* _THE PROBLEM_
Your response is a verbatim copy of the listing, stripped of its images.

Top of INPUT DATA

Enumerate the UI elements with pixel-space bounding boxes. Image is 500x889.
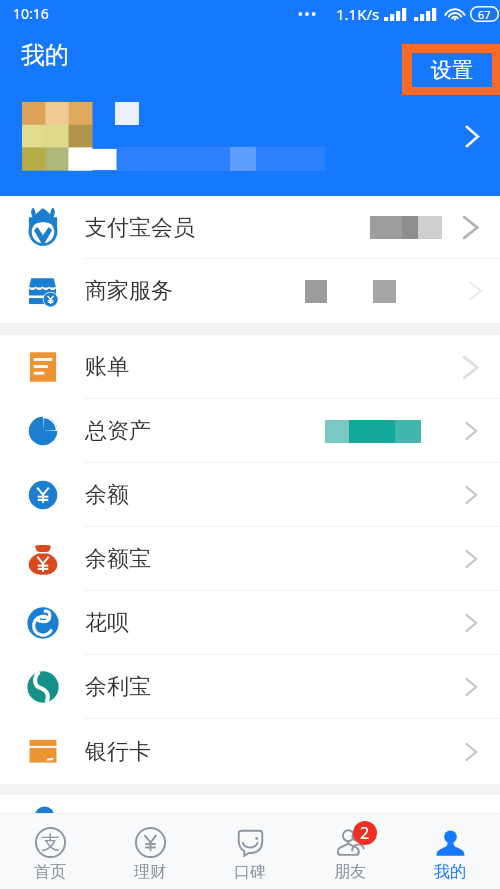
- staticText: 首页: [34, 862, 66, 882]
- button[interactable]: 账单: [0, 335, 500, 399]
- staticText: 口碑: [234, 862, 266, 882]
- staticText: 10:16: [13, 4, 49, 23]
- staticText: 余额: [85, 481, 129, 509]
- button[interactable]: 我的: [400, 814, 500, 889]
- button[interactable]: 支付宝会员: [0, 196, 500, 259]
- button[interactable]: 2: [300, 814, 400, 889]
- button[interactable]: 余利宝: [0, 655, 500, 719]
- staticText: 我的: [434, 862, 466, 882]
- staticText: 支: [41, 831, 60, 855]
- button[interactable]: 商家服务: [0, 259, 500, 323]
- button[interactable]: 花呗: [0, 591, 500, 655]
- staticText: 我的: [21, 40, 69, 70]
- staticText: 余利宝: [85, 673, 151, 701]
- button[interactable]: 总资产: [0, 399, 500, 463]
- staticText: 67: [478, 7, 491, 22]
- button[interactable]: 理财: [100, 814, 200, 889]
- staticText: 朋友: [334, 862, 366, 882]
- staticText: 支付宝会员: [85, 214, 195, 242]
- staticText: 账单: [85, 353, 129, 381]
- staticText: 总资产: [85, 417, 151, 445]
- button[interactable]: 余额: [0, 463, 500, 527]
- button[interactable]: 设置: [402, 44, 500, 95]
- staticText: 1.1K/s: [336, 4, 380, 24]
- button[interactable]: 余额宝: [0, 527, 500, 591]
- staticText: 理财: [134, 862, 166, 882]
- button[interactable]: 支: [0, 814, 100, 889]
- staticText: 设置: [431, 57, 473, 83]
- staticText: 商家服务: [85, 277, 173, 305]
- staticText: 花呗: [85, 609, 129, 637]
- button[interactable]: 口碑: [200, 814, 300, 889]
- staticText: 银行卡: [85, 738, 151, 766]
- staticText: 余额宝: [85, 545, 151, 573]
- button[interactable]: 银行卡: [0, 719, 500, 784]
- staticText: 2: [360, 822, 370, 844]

Bottom of INPUT DATA

* _ANSWER BOX_
Enumerate the UI elements with pixel-space bounding boxes. Image is 500x889.
- staticText: 首页: [34, 862, 66, 882]
- button[interactable]: 账单: [0, 335, 500, 399]
- staticText: 口碑: [234, 862, 266, 882]
- staticText: 10:16: [13, 4, 49, 23]
- staticText: 余额: [85, 481, 129, 509]
- button[interactable]: 我的: [400, 814, 500, 889]
- button[interactable]: 支付宝会员: [0, 196, 500, 259]
- button[interactable]: 2: [300, 814, 400, 889]
- button[interactable]: 余利宝: [0, 655, 500, 719]
- staticText: 我的: [434, 862, 466, 882]
- staticText: 支: [41, 831, 60, 855]
- button[interactable]: 商家服务: [0, 259, 500, 323]
- button[interactable]: 花呗: [0, 591, 500, 655]
- staticText: 我的: [21, 40, 69, 70]
- staticText: 余利宝: [85, 673, 151, 701]
- button[interactable]: 总资产: [0, 399, 500, 463]
- staticText: 67: [478, 7, 491, 22]
- button[interactable]: 理财: [100, 814, 200, 889]
- staticText: 朋友: [334, 862, 366, 882]
- staticText: 支付宝会员: [85, 214, 195, 242]
- staticText: 账单: [85, 353, 129, 381]
- staticText: 总资产: [85, 417, 151, 445]
- button[interactable]: 余额: [0, 463, 500, 527]
- button[interactable]: 设置: [402, 44, 500, 95]
- staticText: 1.1K/s: [336, 4, 380, 24]
- button[interactable]: 余额宝: [0, 527, 500, 591]
- staticText: 理财: [134, 862, 166, 882]
- button[interactable]: 支: [0, 814, 100, 889]
- staticText: 设置: [431, 57, 473, 83]
- staticText: 商家服务: [85, 277, 173, 305]
- staticText: 花呗: [85, 609, 129, 637]
- button[interactable]: 口碑: [200, 814, 300, 889]
- staticText: 银行卡: [85, 738, 151, 766]
- staticText: 余额宝: [85, 545, 151, 573]
- button[interactable]: 银行卡: [0, 719, 500, 784]
- staticText: 2: [360, 822, 370, 844]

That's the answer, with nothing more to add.